During the fight with Grundy, Jakeem is nearly knocked out by the behemoth. He realizes Courtney is in grave peril and in desperation, stretches to reach his pen, just out of reach. A purplish-pink wave of energy appears in his eyes and around the pen, which levitates into his grasp. Jakeem briefly wonders how this has happened, but decides to figure it out later. The fight serves as a bonding experience between the two young heroes. Jakeem has Thunderbolt fix the Statue of Liberty.

===Johnny Thunderbolt===
During the battle with Grundy, Jakeem unwittingly cures his predecessor Johnny Thunder of his Alzheimer's disease. Johnny immediately falls prey to Ultra-Humanite, who takes over Johnny's body in order to command Thunderbolt's powers. Jakeem wrests control of Thunderbolt back from Ultra-Humanite, but Johnny Thunder is killed. Jakeem then wishes that Thunderbolt could save Johnny somehow, so the genie chooses to merge with Johnny, creating a new being with the memories of both. He later assumes the name Johnny Thunderbolt. Johnny's family is informed of his death, not knowing that he lives on as Thunderbolt.

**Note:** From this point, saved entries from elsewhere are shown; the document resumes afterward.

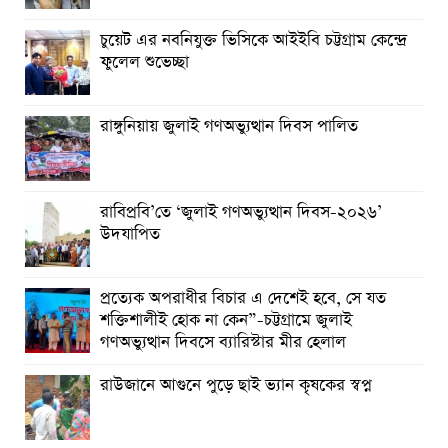
আত্রাইয়ে যথাযোগ্য মর্যাদায় ‘জুলাই গণঅভ্যুত্থান দিবস’ পালিত
চুয়েট এর নবনিযুক্ত ভিসিকে আইইবি চট্টগ্রাম কেন্দ্রে
ফুলেল শুভেচ্ছা
ঝালকাঠিতে জুলাই গণঅভ্যুত্থান দিবস পালিত
রাবিপ্রবি’তে ‘জুলাই গণঅভ্যুত্থান দিবস-২০২৬’ উদযাপিত
রাঙ্গুনিয়ায় জুলাই গণঅভ্যুত্থান দিবস পালিত
রাবিপ্রবি’তে ‘জুলাই গণঅভ্যুত্থান দিবস-২০২৬’
উদযাপিত
প্রত্যেক অপরাধীর বিচার এ দেশেই হবে, সে যত
শক্তিশালীই হোক না কেন”-চট্টগ্রামে জুলাই
গণঅভ্যুত্থান দিবসে ব্যারিস্টার মীর হেলাল
রাউজানে আগুনে পুড়ে ছাই ভ্যান কৃষকের স্বপ্ন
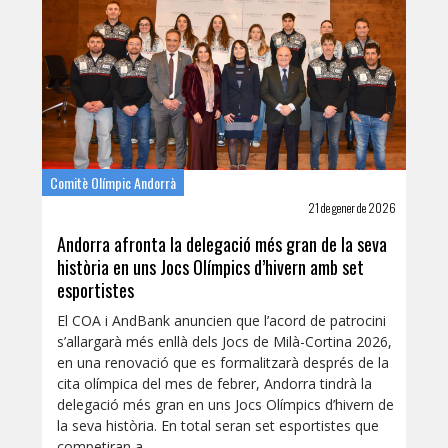
Comitè Olímpic Andorrà
21 de gener de 2026
Andorra afronta la delegació més gran de la seva
història en uns Jocs Olímpics d’hivern amb set
esportistes
El COA i AndBank anuncien que l’acord de patrocini
s’allargarà més enllà dels Jocs de Milà-Cortina 2026,
en una renovació que es formalitzarà després de la
cita olímpica del mes de febrer, Andorra tindrà la
delegació més gran en uns Jocs Olímpics d’hivern de
la seva història. En total seran set esportistes que
competiran a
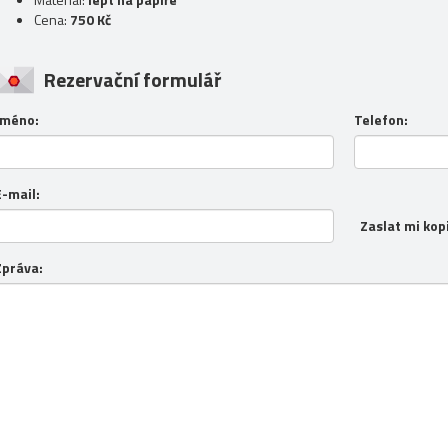
Cena:
750 Kč
Rezervační formulář
Jméno:
Telefon:
E-mail:
Zaslat mi kop
Zpráva:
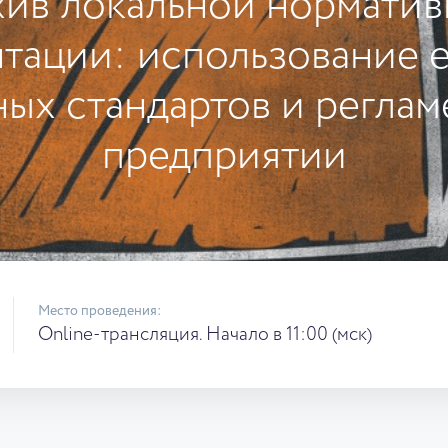
ив локальной нормати
тации: использование 
ных стандартов и реглам
предприятии
Место проведения:
Online-трансляция. Начало в 11:00 (мск)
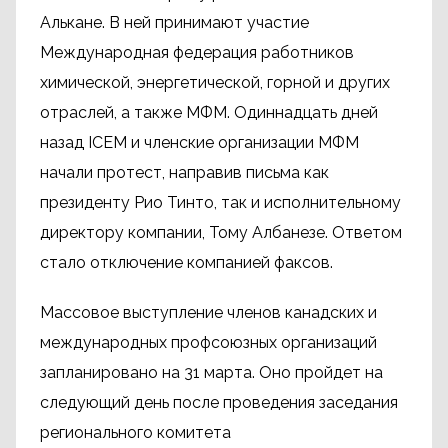
Алькане. В ней принимают участие
Международная федерация работников
химической, энергетической, горной и других
отраслей, а также МФМ. Одиннадцать дней
назад ICEM и членские организации МФМ
начали протест, направив письма как
президенту Рио Тинто, так и исполнительному
директору компании, Тому Албанезе. Ответом
стало отключение компанией факсов.
Массовое выступление членов канадских и
международных профсоюзных организаций
запланировано на 31 марта. Оно пройдет на
следующий день после проведения заседания
регионального комитета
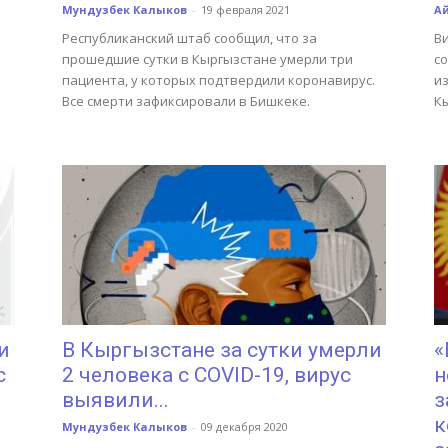
Мундузбек Калыков
-
19 февраля 2021
А
Республиканский штаб сообщил, что за
В
прошедшие сутки в Кыргызстане умерли три
с
пациента, у которых подтвердили коронавирус.
и
Все смерти зафиксировали в Бишкеке.
К
и
В Кыргызстане за сутки умерли
«
с
2 человека с COVID-19, вирус
н
выявили...
з
к
Мундузбек Калыков
-
09 декабря 2020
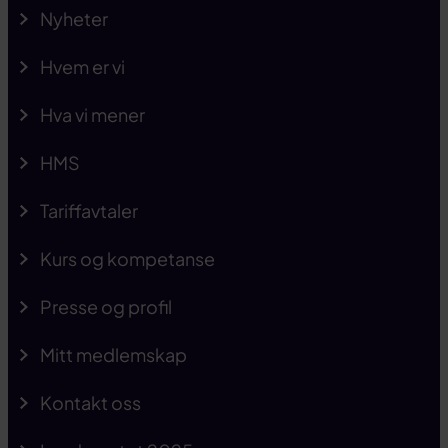
Nyheter
Hvem er vi
Hva vi mener
HMS
Tariffavtaler
Kurs og kompetanse
Presse og profil
Mitt medlemskap
Kontakt oss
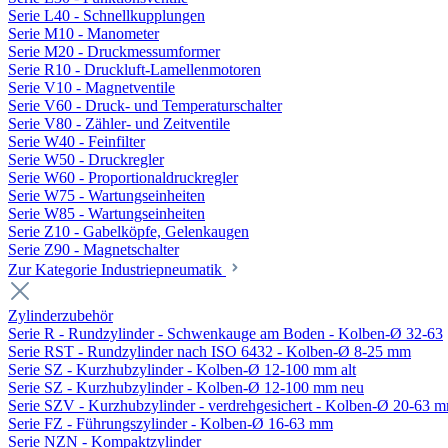
Serie L40 - Schnellkupplungen
Serie M10 - Manometer
Serie M20 - Druckmessumformer
Serie R10 - Druckluft-Lamellenmotoren
Serie V10 - Magnetventile
Serie V60 - Druck- und Temperaturschalter
Serie V80 - Zähler- und Zeitventile
Serie W40 - Feinfilter
Serie W50 - Druckregler
Serie W60 - Proportionaldruckregler
Serie W75 - Wartungseinheiten
Serie W85 - Wartungseinheiten
Serie Z10 - Gabelköpfe, Gelenkaugen
Serie Z90 - Magnetschalter
Zur Kategorie Industriepneumatik
Zylinderzubehör
Serie R - Rundzylinder - Schwenkauge am Boden - Kolben-Ø 32-63
Serie RST - Rundzylinder nach ISO 6432 - Kolben-Ø 8-25 mm
Serie SZ - Kurzhubzylinder - Kolben-Ø 12-100 mm alt
Serie SZ - Kurzhubzylinder - Kolben-Ø 12-100 mm neu
Serie SZV - Kurzhubzylinder - verdrehgesichert - Kolben-Ø 20-63 
Serie FZ - Führungszylinder - Kolben-Ø 16-63 mm
Serie NZN - Kompaktzylinder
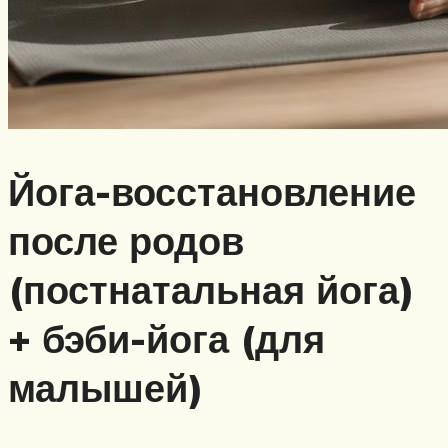
Йога-восстановление
после родов
(постнатальная йога)
+ бэби-йога (для
малышей)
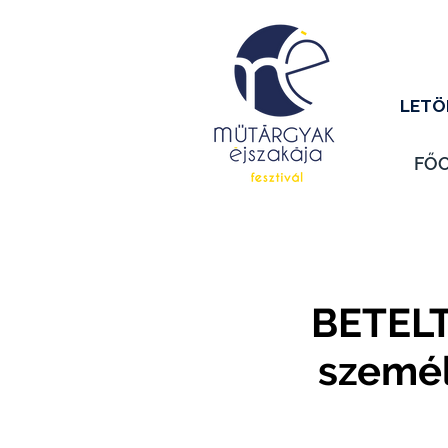
LETÖ
FŐ
BETELT 
személ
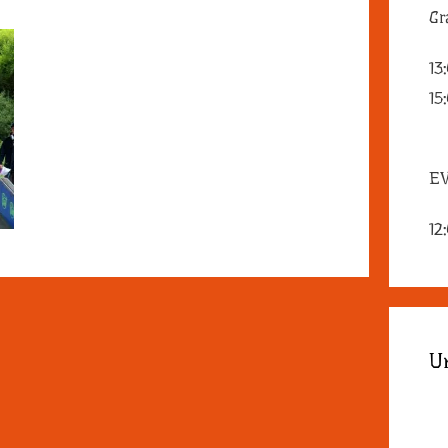
Gr
13
15
EV
12
U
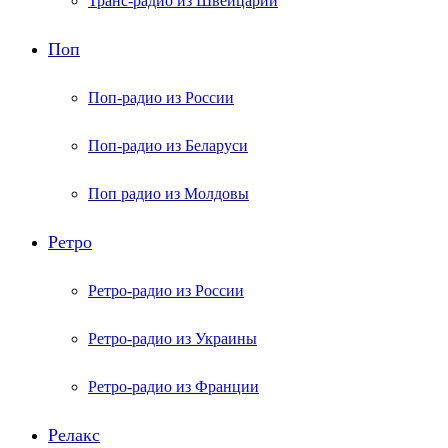
Транс-радио из Швейцарии
Поп
Поп-радио из России
Поп-радио из Беларуси
Поп радио из Молдовы
Ретро
Ретро-радио из России
Ретро-радио из Украины
Ретро-радио из Франции
Релакс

With Johnny's help, Jakeem meets his biological father Phil, who is now an engineering student. Jakeem does not reveal his true identity, but he also meets Phil's wife Jennifer and his younger half-brother. He is torn by his longing to reconnect with his biological father, but fears he will upset Phil's life.

===Infinite Crisis===
In the "Infinite Crisis" storyline, the Spectre shunts Jakeem through his pen into the Fifth Dimension, where he succumbs to the machinations of Qwsp and becomes a mad tyrant. The Thunderbolt amasses an army to fight him, including the Thunderbolt's son Shocko and Shocko's wife Peachy Pet. With the help of the JSA, Jakeem is freed of Qwsp's influence. Upon the JSA's return from the Fifth Dimension, they find the villain Mordru battling with Nabu. Jakeem stabs Mordru in the throat with his pen, then summons Thunderbolt, electrocuting Mordru. Jakeem asks Thunderbolt to send Mordru "somewhere none of us will ever have to see him again" (followed for the first time by a "please").

===The New 52===
Following the events of Flashpoint, Jakeem and the Justice Society are not present in the rebooted The New 52 timeline, with the Justice League instead taking over as the world's first publicly-known superhero team. This is later revealed to be the result of Doctor Manhattan erasing them from history, with Superman eventually convincing him to restore the Society.

==Powers and abilities==
Jakeem has the ability to summon and control a fifth-dimensional genie in the form of "Johnny Thunderbolt". The genie can fulfill any wish made by Jakeem, though he occasionally follows Jakeem's wishes too literally. Thunderbolt's abilities have become limited due to certain limitations according to the new rules of the Tenth Age of Magic.

==In other media==

- Jakeem Thunder appears in Stargirl, portrayed by Alkoya Brunson. This version is a gamer, the brother of Cindy Burman's best friend Jenny Williams, with whom he has a poor relationship, and a friend of Courtney Whitmore's younger stepbrother and Pat Dugan's son, Mike. After Mike gives him Johnny Thunder's pen, Jakeem helps the Justice Society of America and their allies fight Eclipso.
- Jakeem Thunder appears as a character summon in Scribblenauts Unmasked: A DC Comics Adventure.